Monday, Aug. 20, 1945
Wheeler v. the B. & O.
One day last week Roy Barton White, president of the Baltimore & Ohio Railroad Co., was surprised to read in the newspapers that he, his railroad and four officials of the B. & 0. were in trouble with the Government. Montana's Senator Burton K. Wheeler, chairman of the powerful Interstate Commerce Committee, had sent a sizzling letter about the B. & O.'s finances to OWMR Boss John W. Snyder, who is still filling the job of Federal Loan Administrator.
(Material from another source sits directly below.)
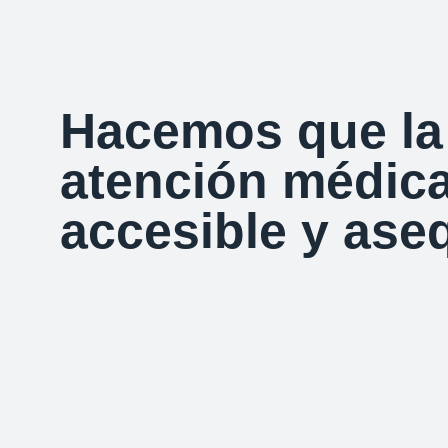
Hacemos que la
atención médic
accesible y aseq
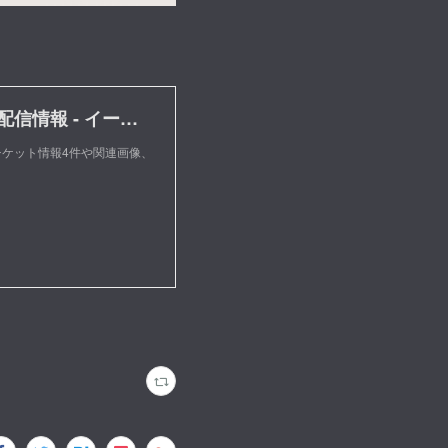
シンガーズハイのチケット、ライブ・コンサート、配信情報 - イープラス
ケット情報4件や関連画像、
Senator Wheeler promptly made the letter public, without the courtesy of sending a copy to Roy White. In it he suggested that it was high time the B. & O. paid back the $82 million still owed the Reconstruction Finance Corp. Reasoned Senator Wheeler: since 1939 the B. & O. has made a net profit after taxes and interest payments of $100 million, plus a bookkeeping profit of $35 million from the repurchase at bargain prices of its bonds in the open market. Finally Wheeler charged that "Wall Street speculators have made a huge killing in the B. & O. stocks . . . there has been a frenzied speculation in the company's bonds."
At week's end, Roy White rose to his own defense. In a letter to Senator Wheeler, he pointed out that the B. & 0. had used its war profits to reduce its longterm, high-interest funded debt by $100 million, cut its annual fixed charges by $5.5 million.